=== Work instruction ===
Please return the records below exactly as they appear, leaving every picture out.

++++ Information given ++++

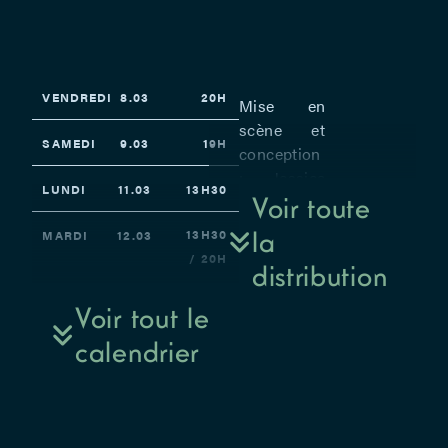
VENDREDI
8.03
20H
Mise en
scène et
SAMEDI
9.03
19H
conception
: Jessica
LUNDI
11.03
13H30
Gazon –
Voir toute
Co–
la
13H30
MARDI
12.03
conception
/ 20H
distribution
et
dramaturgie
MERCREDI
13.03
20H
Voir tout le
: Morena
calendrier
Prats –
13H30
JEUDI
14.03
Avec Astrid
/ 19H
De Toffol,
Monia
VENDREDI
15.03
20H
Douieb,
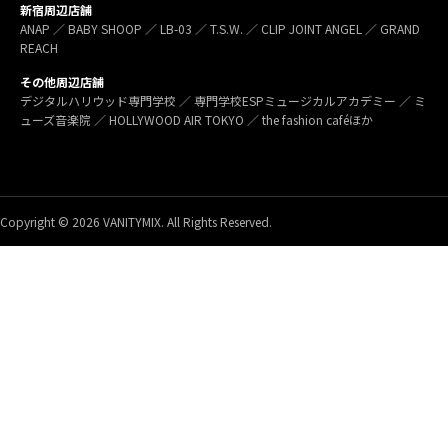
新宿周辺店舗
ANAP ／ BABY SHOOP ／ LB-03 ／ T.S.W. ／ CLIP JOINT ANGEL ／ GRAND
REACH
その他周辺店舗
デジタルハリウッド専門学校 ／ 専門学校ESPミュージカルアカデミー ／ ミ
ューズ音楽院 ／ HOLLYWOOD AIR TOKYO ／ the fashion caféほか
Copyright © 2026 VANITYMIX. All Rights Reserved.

++++

=== Response box ===
VENDREDI
8.03
20H
Mise en
scène et
SAMEDI
9.03
19H
conception
: Jessica
LUNDI
11.03
13H30
Gazon –
Voir toute
Co–
la
13H30
MARDI
12.03
conception
/ 20H
distribution
et
dramaturgie
MERCREDI
13.03
20H
Voir tout le
: Morena
calendrier
Prats –
13H30
JEUDI
14.03
Avec Astrid
/ 19H
De Toffol,
Monia
VENDREDI
15.03
20H
Douieb,
新宿周辺店舗
ANAP ／ BABY SHOOP ／ LB-03 ／ T.S.W. ／ CLIP JOINT ANGEL ／ GRAND
REACH
その他周辺店舗
デジタルハリウッド専門学校 ／ 専門学校ESPミュージカルアカデミー ／ ミ
ューズ音楽院 ／ HOLLYWOOD AIR TOKYO ／ the fashion caféほか
Copyright © 2026 VANITYMIX. All Rights Reserved.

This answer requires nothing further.